Aishwarya Umeshkumar Surani, Sanchari Das · 2026 · Proceedings of the 2026 CHI Conference on Human Factors in Computing Systems (CHI '26) · doi:10.1145/3772318.3790562

Summary

Surani and Das address the gap between accessibility design and privacy-and-security engineering in mental health chatbots for older adults, a population nearly a billion strong worldwide for whom cost, stigma, wait times, and digital-literacy barriers limit access to conventional mental-health care. The paper reports a two-phase study centred on MESA-Bot (Mental and Emotional Support Assistant for Older Adults), a non-diagnostic web chatbot co-designed with participants aged 60-75. Phase I combined a comparative review of ten leading commercial mental-health chatbots (Woebot, Wysa, Youper, Talkspace, Ginger, 7 Cups, Moodnotes, Moodkit, Pacifica, Joy App) with remote co-design sessions with 10 older adults, surfacing design themes (need for clear guidance, accessibility flexibility, data visibility, security expectations, user agency over data). These shaped a Flask-based prototype with revocable consent, role-based access control, pseudonymisation via SHA-256 hashed identifiers, a 48-hour transcript retention default, high-contrast Viridis-derived colour palette, large text, simplified dialogue flows, and optional two-factor authentication.
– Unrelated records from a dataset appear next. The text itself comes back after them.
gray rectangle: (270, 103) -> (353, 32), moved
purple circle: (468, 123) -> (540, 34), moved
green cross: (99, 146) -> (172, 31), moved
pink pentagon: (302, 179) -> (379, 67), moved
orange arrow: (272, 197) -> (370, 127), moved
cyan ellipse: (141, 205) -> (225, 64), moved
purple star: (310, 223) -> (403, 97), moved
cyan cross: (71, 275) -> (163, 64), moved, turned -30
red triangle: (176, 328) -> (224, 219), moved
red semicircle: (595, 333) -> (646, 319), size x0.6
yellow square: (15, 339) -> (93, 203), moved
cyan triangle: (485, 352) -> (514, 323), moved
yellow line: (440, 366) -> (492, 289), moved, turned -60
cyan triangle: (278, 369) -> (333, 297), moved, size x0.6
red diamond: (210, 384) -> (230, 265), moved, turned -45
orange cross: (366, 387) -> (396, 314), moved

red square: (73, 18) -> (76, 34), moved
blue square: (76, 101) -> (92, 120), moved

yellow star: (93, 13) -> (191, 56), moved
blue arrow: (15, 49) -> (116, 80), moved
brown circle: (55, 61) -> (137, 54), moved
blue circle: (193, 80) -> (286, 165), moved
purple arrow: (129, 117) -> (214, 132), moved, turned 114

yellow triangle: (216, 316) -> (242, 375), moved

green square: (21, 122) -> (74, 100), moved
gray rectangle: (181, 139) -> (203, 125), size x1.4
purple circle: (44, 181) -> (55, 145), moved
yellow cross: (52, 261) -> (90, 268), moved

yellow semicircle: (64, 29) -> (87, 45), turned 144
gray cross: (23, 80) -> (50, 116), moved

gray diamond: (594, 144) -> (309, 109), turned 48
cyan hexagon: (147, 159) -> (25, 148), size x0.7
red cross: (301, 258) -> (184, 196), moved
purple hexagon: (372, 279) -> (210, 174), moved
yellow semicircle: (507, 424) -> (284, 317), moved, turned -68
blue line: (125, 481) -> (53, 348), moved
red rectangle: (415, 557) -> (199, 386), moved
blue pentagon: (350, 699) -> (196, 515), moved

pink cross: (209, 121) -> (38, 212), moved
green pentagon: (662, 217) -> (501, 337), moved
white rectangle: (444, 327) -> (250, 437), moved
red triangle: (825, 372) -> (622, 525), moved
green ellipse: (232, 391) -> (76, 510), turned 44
Phase II evaluated the prototype with a separate group of 28 older adults via semi-structured interviews. Alongside the user study the authors conducted a technical validation using STRIDE threat modelling, OWASP ASVS v4.0.3 mapping, gray-box penetration testing (64 test cases), and generative red-teaming (35 adversarial prompts), making this one of the more unusually rigorous accessibility-research evaluations from a security perspective.

Key findings

86% of Phase II participants found MESA-Bot easy to use; 24/28 described the experience as positive, comfortable, engaging, or stress-free. Privacy and security features were not experienced as obstacles but as confidence-builders when surfaced transparently — revocable consent, role-based access control, anonymisation, and optional 2FA all increased trust rather than friction. Twenty-three of 28 participants said they were comfortable sharing at least some personal information; the minority who were uncomfortable cited uncertainty over who could access their data rather than the act of disclosure itself. Participants preferred predefined option buttons and structured prompts over free-form input for emotionally loaded decision points — a finding at odds with the conversational-first assumption of most commercial tools. On the technical side, the prototype passed 13/14 authentication, 12/12 access-control, 18/18 injection, 10/10 privacy-re-identification, and 9/10 logging-integrity test cases; generative red-teaming blocked 26/35 and safe-handled 6/35 adversarial prompts (91.4% safe-handling), with three leaks from jailbreak attempts that relaxed tone but never disclosed system internals or personal data. The comparative review showed that mainstream commercial chatbots implement few of the user-valued privacy controls (granular consent, data-retention explanations, accessible visibility controls) older adults prioritised.

Relevance

For practitioners building health-adjacent conversational tools, this paper is a concrete demonstration that privacy and security engineering can be made visible and legible to older adults without harming usability — a finding that pushes back on the common assumption that accessibility for aging populations requires stripping out protective mechanisms. Specific design takeaways that transfer to any sensitive digital service: foreground revocable consent with a persistent button, default to short retention windows with explicit opt-in for longer storage, surface role-based access control in plain language, offer but do not enforce MFA, and pair structured button prompts with free-text for sensitive disclosures. The paper also argues for chatbot-specific legislation to close the gap left by HIPAA, GDPR, and CCPA, which do not clearly assign ownership of chatbot-collected mental-health data or developer liability for AI-generated advice. Limitations include a prototype (not production) system, a text-first interface that excludes voice-preferring users, no clinical expert involvement, no longitudinal data, and a U.S.-centric regulatory framing that may not generalise.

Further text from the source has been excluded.